I was 23 years old in 1971, when my 22 year old husband of less than 5 months committed suicide. We had both graduated from Cornell and that is where he jumped off a bridge on the campus. I was in a complete state of shock and disbelief.
A couple of months later, I found myself living on the island of Jamaica with two friends. I had first seen The Urantia Book a few months before Allen's sudden death. We both learned of it when we were living in Colorado for a short time, and a mutual friend would read passages from it to us. I didn't understand what he was talking about, but I recall having a notion that this was a holy book.
I grew up in a mostly secular, intellectual Jewish household. I was the only child of Jewish parents, adopted at the age of 4 months. It was many years later, after having read The Urantia Book a couple of times, that I learned my original parents had been Holocaust survivors. But I grew up knowing practically nothing about God or Jesus. I was terrified at the thought of dying and existing no more. All I knew of Jesus was that he was someone the Christians believed in and an occasional curse word around our house.
I began reading The Urantia Book shortly after arriving in Jamaica with my two friends. Ron, who had read the excerpts in Colorado had gone to Ithaca, New York, along with his girlfriend, and now we were together in Jamaica where Ron had reached the section on Thought Adjusters. I don't recall the exact passage, but his words deeply resonated truth to me. So I began reading about Thought Adjusters and read ravenously. I also took walks in the beautiful coastal village where we stayed, and started having little talks with God. I had been reading the book for a few weeks when I had, what I like to think of as, MY SPIRITUAL AWAKENING.
I was on the beach with my two friends on a beautiful afternoon. We had the beach to ourselves on this magnificent day in tropical paradise, with crystal clear turquoise water and soft, silky sand below. I was miserable, though. Tears poured down my face as I sobbed. Deep within I felt responsible for Allen's death. I felt compelled to walk out into the ocean and keep going farther and farther until I drowned. I felt that I had to kill myself to make things right within, but another part of me didn't want to die. It was a tug of war iin my heart and soul. In the midst of this anguish, I felt a presence come to me and say, in a silent voice, "You don't have to die. I love you. I don't want you to die." I was cradled in this comforting presence. I'm not sure if I immediately realized this was Jesus or the Spirit of Jesus, but I felt a deep sense of peace and and calm come over me. I was truly reborn in that instant.
Shortly after this experience I received a telegram to call home. My father had suffered a severe heart attack and was in intensive care. My mother had a series of illnesses beginning in my early teenage years.

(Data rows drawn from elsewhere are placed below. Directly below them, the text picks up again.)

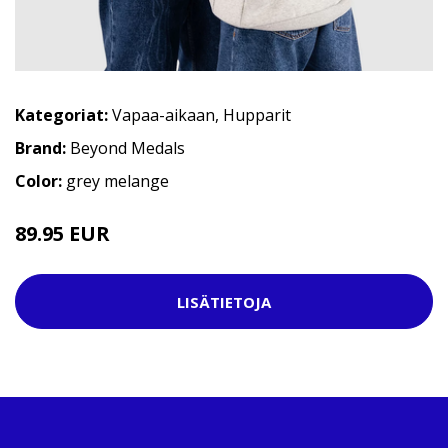
Kategoriat:
Vapaa-aikaan
,
Hupparit
Brand:
Beyond Medals
Color:
grey melange
89.95 EUR
109.95 EUR
LISÄTIETOJA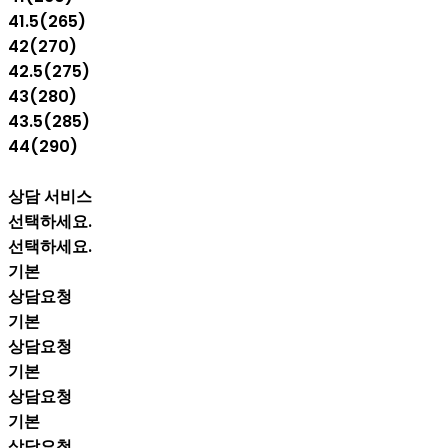
41.5(265)
42(270)
42.5(275)
43(280)
43.5(285)
44(290)
상담 서비스
선택하세요.
선택하세요.
기본
상담요청
기본
상담요청
기본
상담요청
기본
상담요청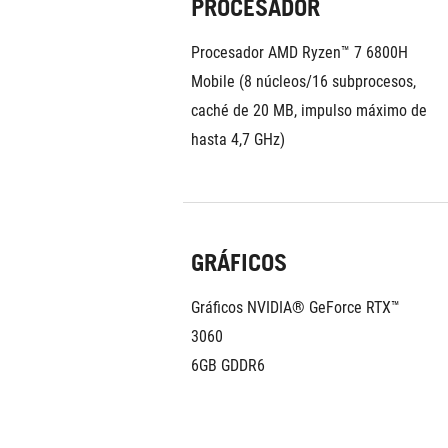
PROCESADOR
Procesador AMD Ryzen™ 7 6800H 
Mobile (8 núcleos/16 subprocesos, 
caché de 20 MB, impulso máximo de 
hasta 4,7 GHz)
GRÁFICOS
Gráficos NVIDIA® GeForce RTX™ 
3060 
6GB GDDR6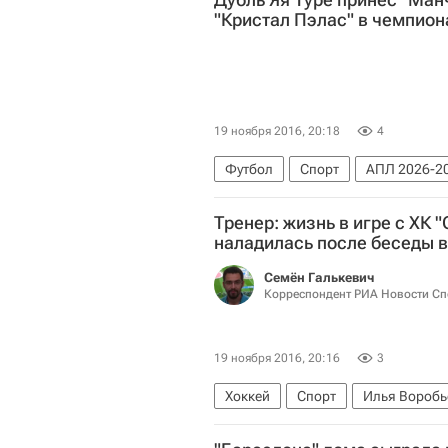
"Кристал Пэлас" в чемпион
19 ноября 2016, 20:18
4
Футбол
Спорт
АПЛ 2026-20
Манчестер Сити
Коннор Уикхэ
Тренер: жизнь в игре с ХК "
наладилась после беседы 
Семён Галькевич
Корреспондент РИА Новости Сп
19 ноября 2016, 20:16
3
Хоккей
Спорт
Илья Воробь
Металлург (Магнитогорск)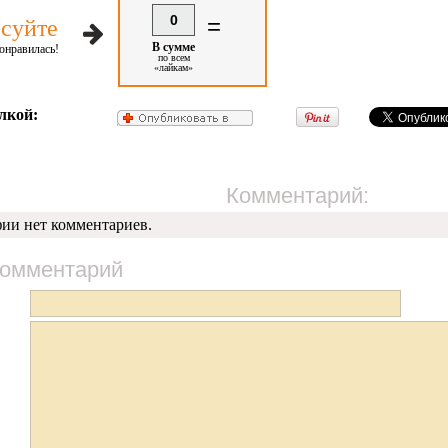
0
=
суйте
В сумме
онравилась!
по всем
«лайкам»
лкой:
Комментарий:
фии нет комментариев.
комментарий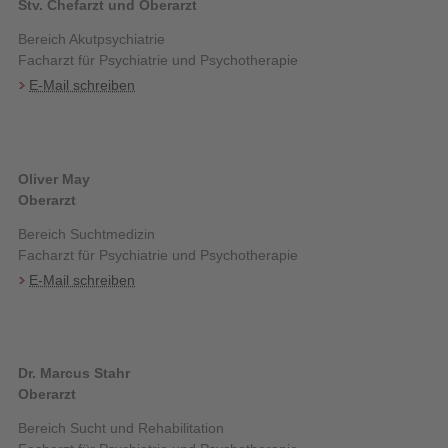
Stv. Chefarzt und Oberarzt
Bereich Akutpsychiatrie
Facharzt für Psychiatrie und Psychotherapie
E-Mail schreiben
Oliver May
Oberarzt
Bereich Suchtmedizin
Facharzt für Psychiatrie und Psychotherapie
E-Mail schreiben
Dr. Marcus Stahr
Oberarzt
Bereich Sucht und Rehabilitation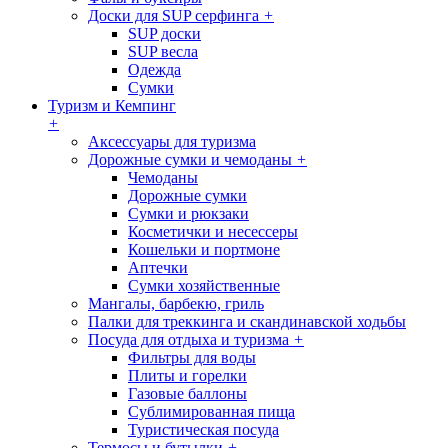
Доски для SUP серфинга
+
SUP доски
SUP весла
Одежда
Сумки
Туризм и Кемпинг
+
Аксессуары для туризма
Дорожные сумки и чемоданы
+
Чемоданы
Дорожные сумки
Сумки и рюкзаки
Косметички и несессеры
Кошельки и портмоне
Аптечки
Сумки хозяйственные
Мангалы, барбекю, гриль
Палки для треккинга и скандинавской ходьбы
Посуда для отдыха и туризма
+
Фильтры для воды
Плиты и горелки
Газовые баллоны
Сублимированная пища
Туристическая посуда
Термосы и бутылки
+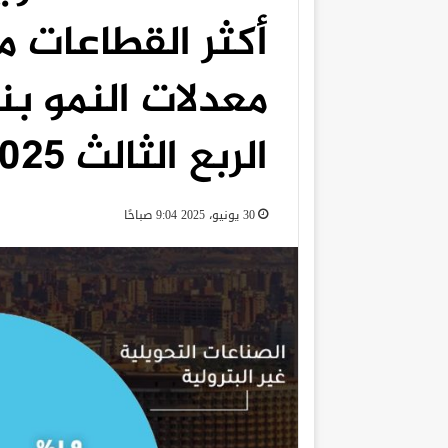
أكثر القطاعات 
الربع الثالث 2024/2025
30 يونيو، 2025 9:04 صباحًا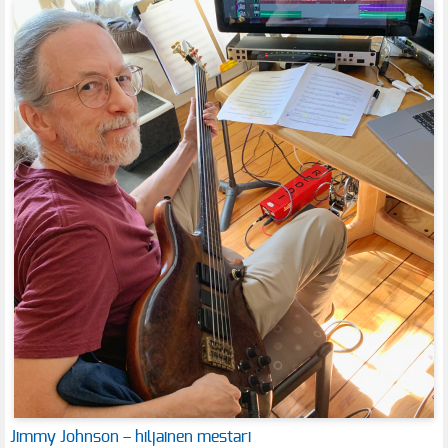
Jimmy Johnson – hiljainen mestari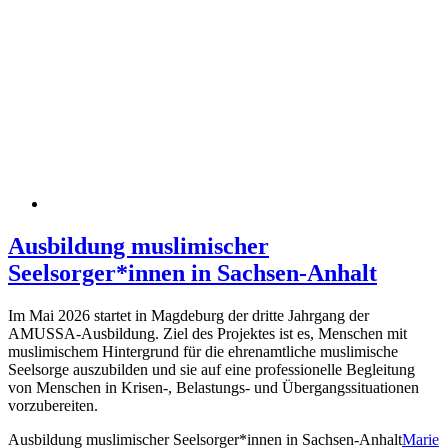
Ausbildung muslimischer
Seelsorger*innen in Sachsen-Anhalt
Im Mai 2026 startet in Magdeburg der dritte Jahrgang der
AMUSSA-Ausbildung. Ziel des Projektes ist es, Menschen mit
muslimischem Hintergrund für die ehrenamtliche muslimische
Seelsorge auszubilden und sie auf eine professionelle Begleitung
von Menschen in Krisen-, Belastungs- und Übergangssituationen
vorzubereiten.
Ausbildung muslimischer Seelsorger*innen in Sachsen-Anhalt
Marie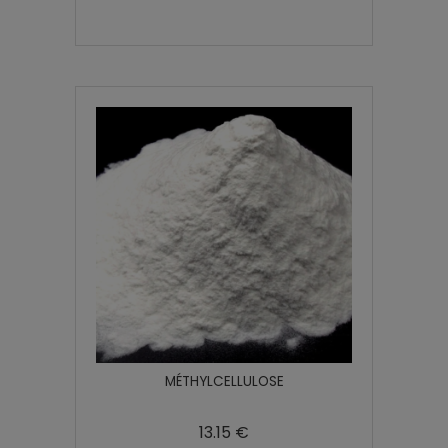
MÉTHYLCELLULOSE
13.15 €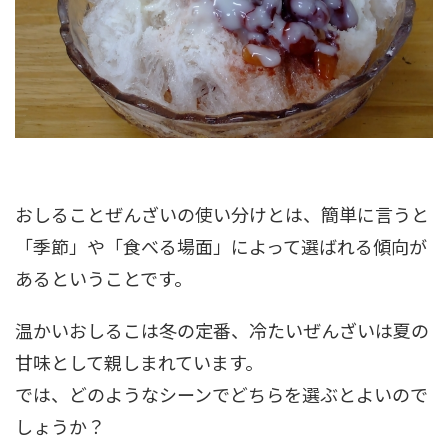
おしることぜんざいの使い分けとは、簡単に言うと
「季節」や「食べる場面」によって選ばれる傾向が
あるということです。
温かいおしるこは冬の定番、冷たいぜんざいは夏の
甘味として親しまれています。
では、どのようなシーンでどちらを選ぶとよいので
しょうか？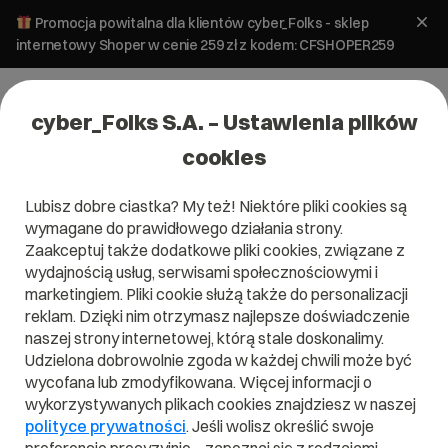
Promocja powitalna dla klientów cyber_Folks - sklep
internetowy Shoper w cenie 259 zł z kodem: CFSHOPER259
cyber_Folks S.A. – Ustawienia plików
cookies
Lubisz dobre ciastka? My też! Niektóre pliki cookies są
wymagane do prawidłowego działania strony.
Zaakceptuj także dodatkowe pliki cookies, związane z
Domena .feedback
wydajnością usług, serwisami społecznościowymi i
marketingiem. Pliki cookie służą także do personalizacji
Wyraź swoją opinię z .feedback
reklam. Dzięki nim otrzymasz najlepsze doświadczenie
naszej strony internetowej, którą stale doskonalimy.
Udzielona dobrowolnie zgoda w każdej chwili może być
wycofana lub zmodyfikowana. Więcej informacji o
wykorzystywanych plikach cookies znajdziesz w naszej
.feedback
polityce prywatności
. Jeśli wolisz określić swoje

She had most recently suffered a stroke that left her both mentally and physically debilitated. I had grown up in a sheltered environment and now, all of a sudden, everyone and everything I knew was shattered. Yet, I was filled with the Spirit and saw the world compleely differently. For the first time, I experienced a real sense of hope, excitement, even delight. How could this be? Everyone around me it seems was dead, dying or deathly ill and I was uplifted and positive.
In the decades that have passed, my adoptive parents both died. I was never able to find my birth parents or any members of my original family, although I did find out information about them. I've never remarried or had any children, so I don't know what it is to be related to someone genetically. My family are the kindred spirits I connect with spiritually. I see that we are all related, children of our Father, children of God. I rejoice in the gifts God has given and although I've had some dark and trying times, I have to say that The Urantia Book has helped me through and given me a joyful, postive outlook on life. I am regularly comforted in the loving arms of our Master and uplifted by the spiritual forces that so lovingly minister to us all.